As one of the consequences of this long war against the Caribs, St. Vincent never fully shared in the eighteenth-century boom of the sugar islands. It had not the same long-established planter aristocracy. There was not so much to be destroyed during the Brigands’ war, and when the slaves were emancipated there was not the same inducement to the settlers to brood over ‘departed glory’. They were the product of a later movement. They did not feel the same compulsion to abandon their estates to overseers when the former feudal conditions were changed. In consequence, more purely white families are to be found in St. Vincent than in many of the other islands. On my return from Grenada I spent a week in St. Vincent and was struck in particular by a greater freshness, a greater youthfulness of outlook. There was less of a living in the past. I have a feeling that I was lucky to see St. Vincent in the way I did on that first empty, rain-washed morning.
The Botanical Garden in the capital, Kingstown, is famous, and it was here that Captain Bligh planted his cuttings of breadfruit trees after his second journey to Tahiti.
Tortola
from THE SUNLIT CARIBBEAN
Written in 1948
The Fourth Presidency in the colony of the Leewards, this scattered group of the British Virgin Islands is one of the most remarkable units in the Commonwealth and a parallel could be drawn with the New Hebrides in the South Pacific which is run by a British and French condominium. Here the link is with America. Across a few miles of water lies the former Danish island of St. Thomas, which has to import practically everything it eats and is grateful for Tortola’s meat and vegetables. The entire trade of the British islands is with St. Thomas. The American dollar is the only accepted currency. (When the pound was devalued in 1949 the salaries of the officials had eventually to be readjusted, a Whitehall emissary who tried to argue that the British West Indian dollar was legal tender being invited to go into the town and see what he could buy with it.)

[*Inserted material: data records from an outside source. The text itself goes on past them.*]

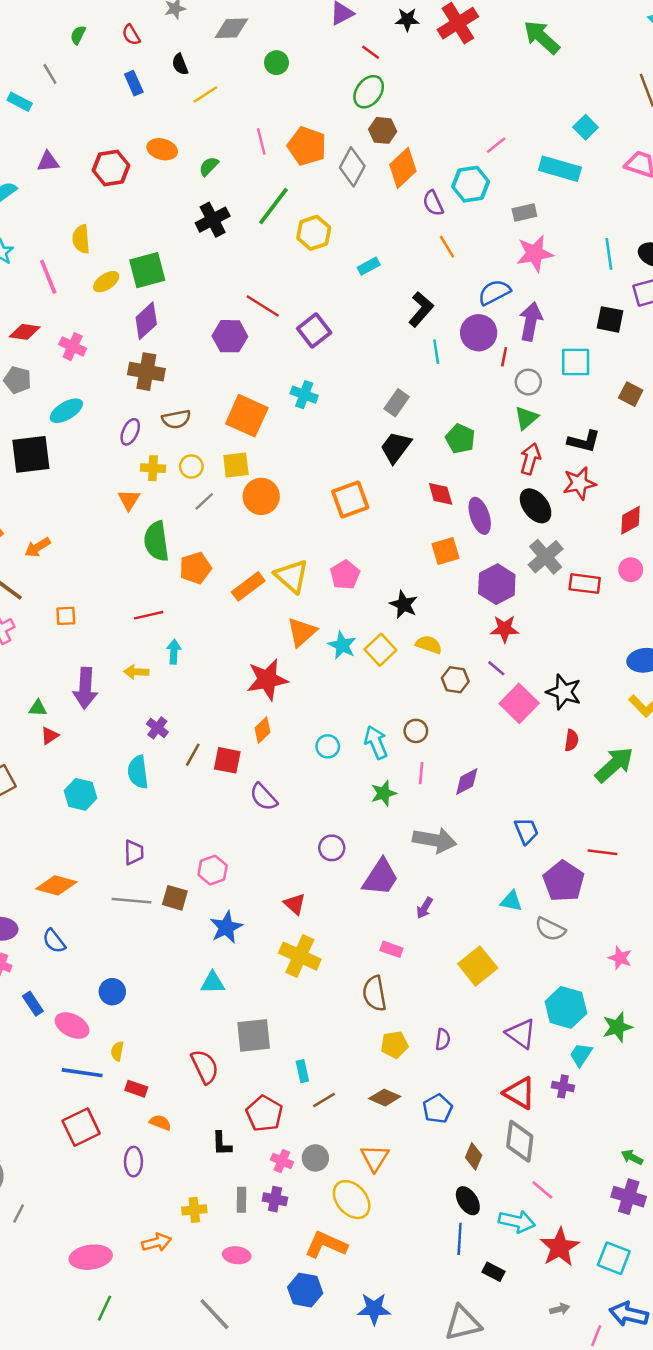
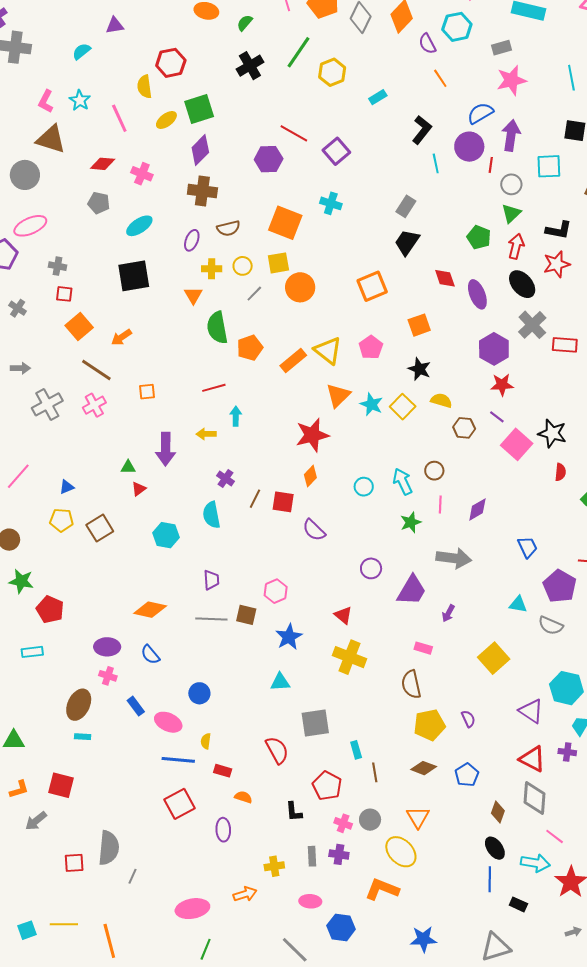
red hexagon: (111, 168) -> (171, 63), moved
green pentagon: (460, 439) -> (479, 237), moved
black square: (31, 454) -> (134, 276), moved
orange square: (446, 551) -> (419, 325), moved
purple semicircle: (443, 1039) -> (468, 719), turned -30
yellow pentagon: (394, 1045) -> (429, 725), size x1.4
brown line: (324, 1100) -> (375, 772), turned -66
blue hexagon: (305, 1290) -> (341, 927), moved

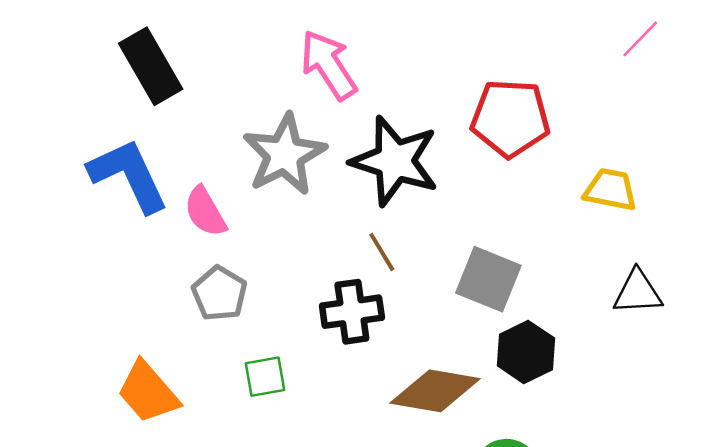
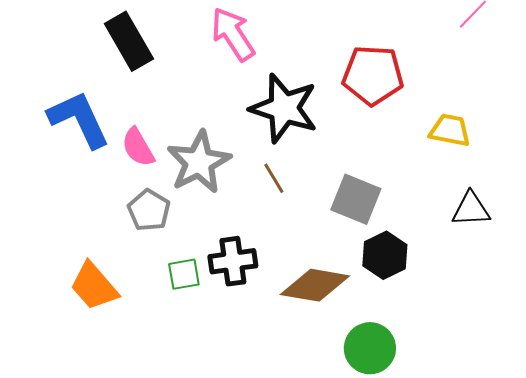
black rectangle: (151, 66) -> (129, 41), moved
gray star: (284, 155) -> (199, 162), moved
black cross: (352, 312) -> (233, 261), moved

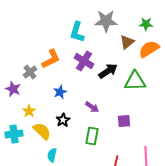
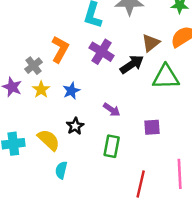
brown triangle: (127, 42) -> (151, 43), moved
orange L-shape: (51, 59) -> (60, 49), turned -35
yellow star: (29, 111) -> (41, 90), moved

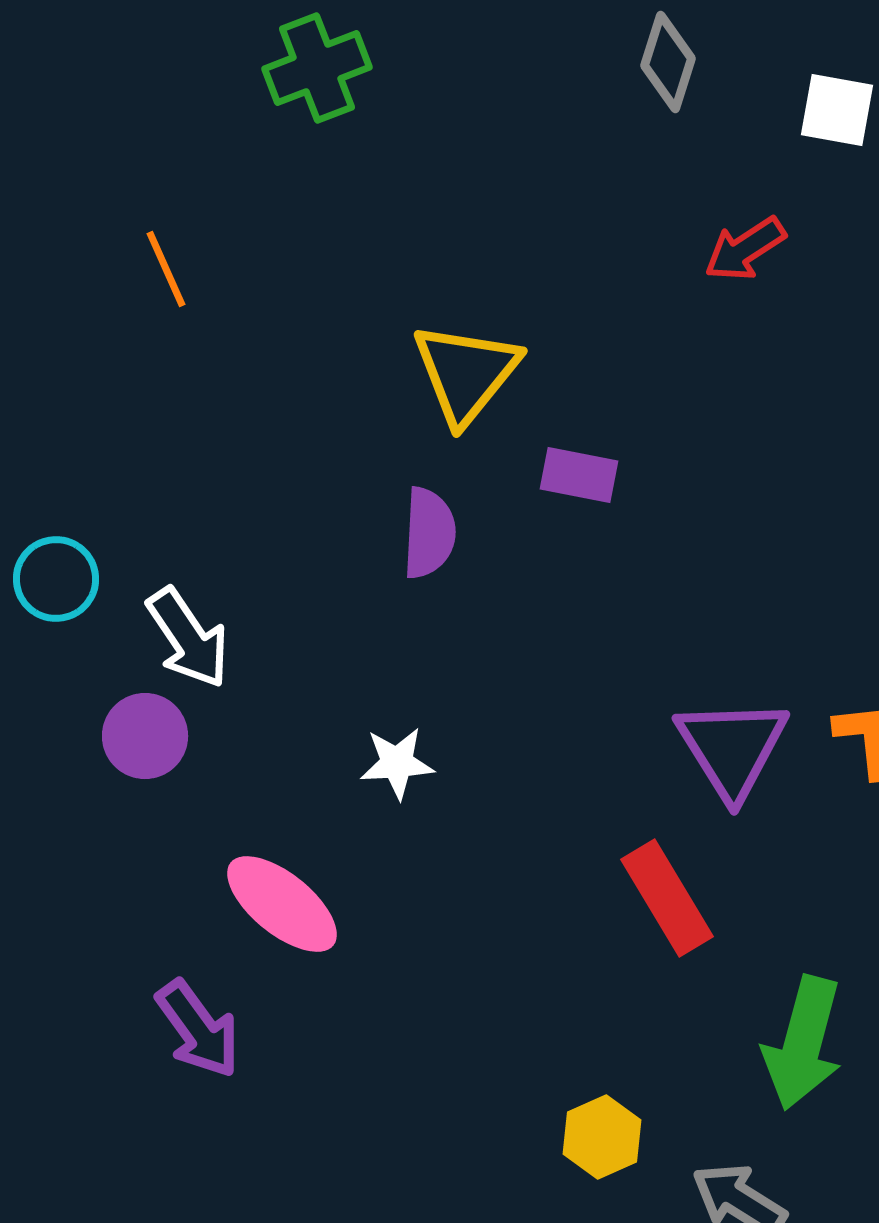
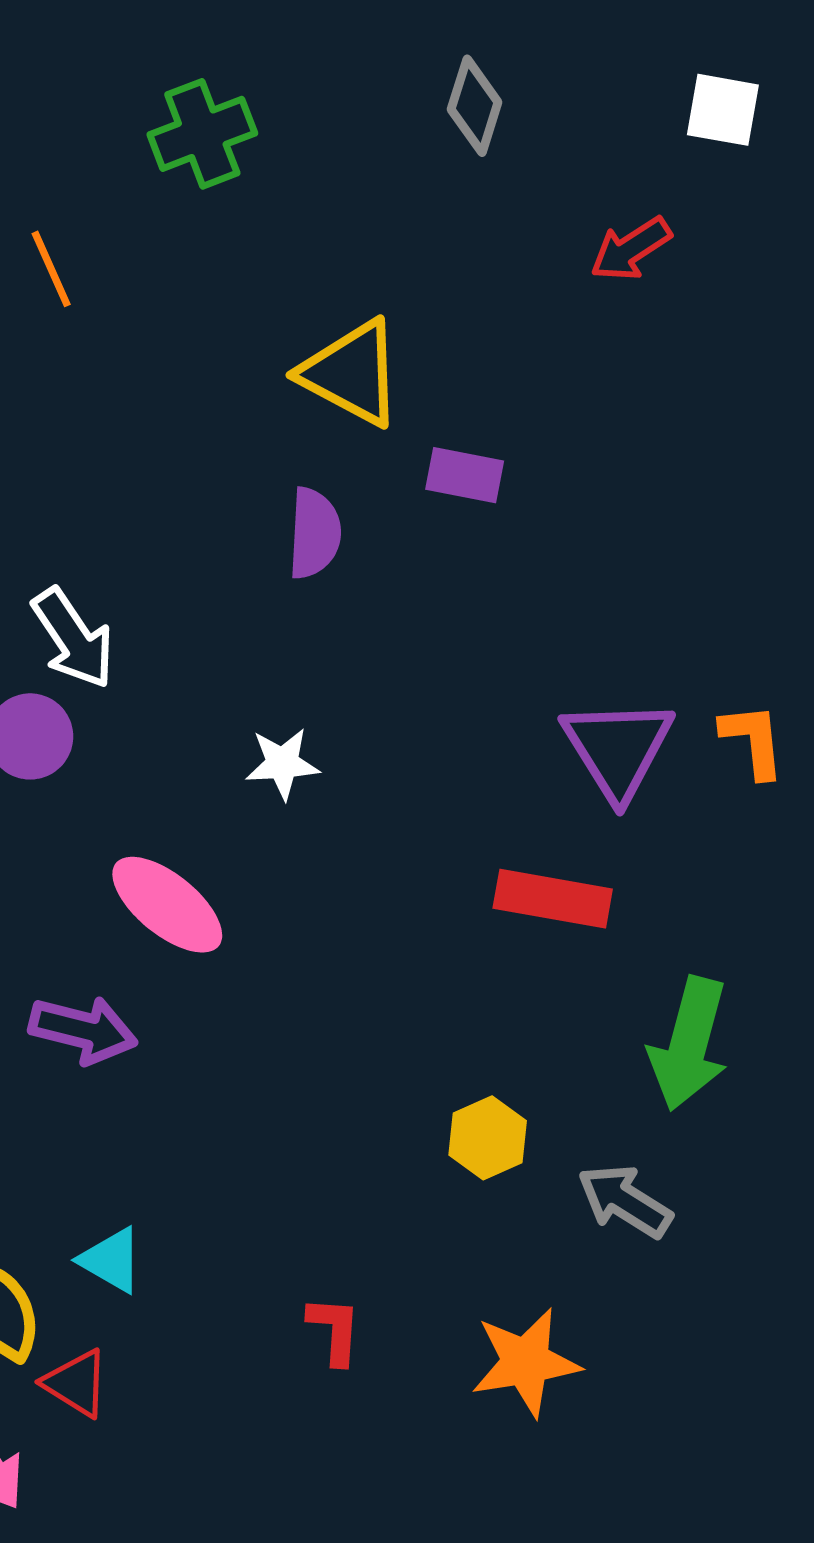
gray diamond: (668, 62) -> (475, 106), moved
green cross: (317, 68) -> (202, 134), moved
yellow triangle: (466, 373) -> (351, 373), turned -41
red rectangle: (667, 898) -> (553, 899), turned -49
purple arrow: (198, 1029) -> (83, 1030), turned -40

The British Virgin Islands are beautiful and fertile and though they are in the red to the extent that they cannot meet the costs of their administration, the islanders themselves are relatively prosperous. They all have their own small properties, and when they are out of funds, they take advantage of the law that allows them to work for a period of twenty-eight days in the American islands. There is a constant ‘coming and going’ that presents a continual immigration problem to the authorities on both sides.
At the end of the war there were very few white residents in the islands, but several British families have come out to settle and American capital has built on Guana Island a club much smaller than but similar to Milreef. It is not unlikely that in a few years the islands will become valuable as a tourist asset. St. Thomas becomes noisier and more crowded every year and there is a possibility that gambling will be legalized. The quieter kind of vacationist may well turn for refuge to Tortola.
ISLANDS
The U.S. Virgin Islands
Saba
Antigua
An Island to be Explored
‘ Typical Dominica’
The U.S. Virgin Islands
from WHERE THE CLOCKS CHIME TWICE
Written in 1950
The car that meets you at St. Thomas airport will have a left-hand drive, but the chauffeur will hug the left side of the road. It is over thirty years since Denmark sold her West Indian islands to the U.S. Government, but the cattle cannot be trained to accept new traffic orders, so the old rule of the road holds good. That is symbolic of these islands—the persistence of old customs under a new régime; a persistence that makes each of the three islands—St. Thomas, St. Croix, St. John— different from its neighbours.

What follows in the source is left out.